Mary is now the CEO of the international trade company, David H. Sutherland & Co., Inc., that resulted from her father’s global perspective. But prior to David Sutherland making the world his workplace, things had to get smaller before they could get bigger.

How small? Try a phone booth.

With the sharp eyes and agile mind befitting a flyer of 13 B-29 missions over Tokyo, Sutherland took note of a pile of surplus coking coal briquettes outside the Portland Gas & Coke Building off Highway 30.

He knew the briquettes were just the sort of material war-ravaged, rebuilding nations like Japan needed, so he started working his connections to see if he could find buyers for them in Asia.

That’s where the phone booth came in. On his lunch hour, Sutherland would drive to the Multnomah Hotel and use the phone in the lobby to try to make deals.

He succeeded, and thus was born the company that today occupies 20,000 square feet in Beaverton, employs 28 people and is a global supplier of composite and specialty products for aerospace and other high-performance industries.

Crouse was 35 when her father died three decades ago, part of the company’s board but not involved in day-to-day operations. Her mother, Beth, had been trying to transition herself out of the business. David Sutherland declined quickly following a diagnosis of lung cancer, and before he died he had some pointed, though unfollowed, advice for his family.

“He told us to sell the company,” Crouse said, recalling how her dad had said, ‘You don’t know the business, you won’t be able to do anything with it, just sell it.’ My mother and I didn’t really know the business, but we held it together long enough, until my brother could take over.”

Jim Sutherland was just 21 at the time of his dad’s passing, and he took over the company four years later.

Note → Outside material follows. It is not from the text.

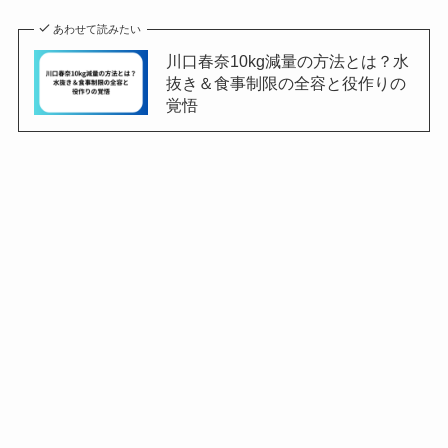
あわせて読みたい
川口春奈10kg減量の方法とは？水
抜き＆食事制限の全容と役作りの
覚悟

Jim ran the business until dying suddenly in 2009, and Mary stepped back into the CEO role, where part of her work now involves preparing her son, Andrew, 37, to lead Sutherland.

“Our company faced two monumental tragedies with no planning, so the message I want for any family company is to get a plan in place and ask the hard questions,” said Mary, who in 2011 also lost her mother, a former flight attendant who’d fittingly met her future husband on a plane.

Andrew holds a business degree from Pacific Lutheran University and is in his second stint with his family’s business, having returned in February 2010 after working overseas in supply chain management for another company. He is Sutherland’s vice-president of Quality Management Systems.

“He had a comfortable job, with a young family, and took a big risk to come back,” said Mary, noting that in 2009 times were so tight she had to sign on as a personal guarantor for a $1 million line of credit. “I just couldn’t be more proud of him. We’ve been here 64 years, and we want to have a legacy for 164 years, and more, if possible.“

To that end, Sutherland has a program through which family members can intern with the company after their junior year in college, and also a requirement that they work somewhere else for at least two years after college.

“It’s engaging and energizing to have a new generation, fresh eyes, new ways of doing things,” said Mary, who describes the Generational Development honor as a “tribute to my dad and mom.”

Andrew calls it “very humbling.”

“We entered strictly to learn how to get better as a company and how to get better as a family,” he said.